ACTIVITY:
For each line in the data below that holds "catalane", return a copy.

Saved entries:
= = = =

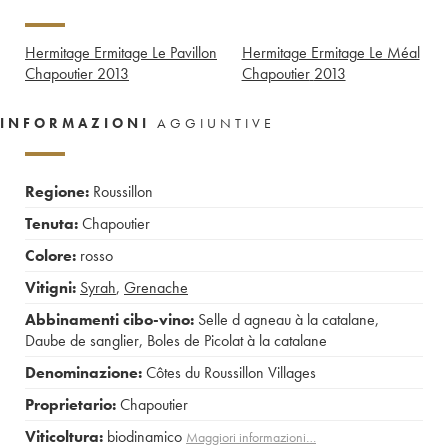
Hermitage Ermitage Le Pavillon
Hermitage Ermitage Le Méal
Chapoutier
2013
Chapoutier
2013
INFORMAZIONI
AGGIUNTIVE
Regione:
Roussillon
Tenuta:
Chapoutier
Colore:
rosso
Vitigni:
Syrah
,
Grenache
Abbinamenti cibo-vino:
Selle d agneau à la catalane
,
Daube de sanglier
,
Boles de Picolat à la catalane
Denominazione:
Côtes du Roussillon Villages
Proprietario:
Chapoutier
Viticoltura:
biodinamico
Maggiori informazioni…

= = = =

EXERCISE RESPONSE:
Selle d agneau à la catalane
Boles de Picolat à la catalane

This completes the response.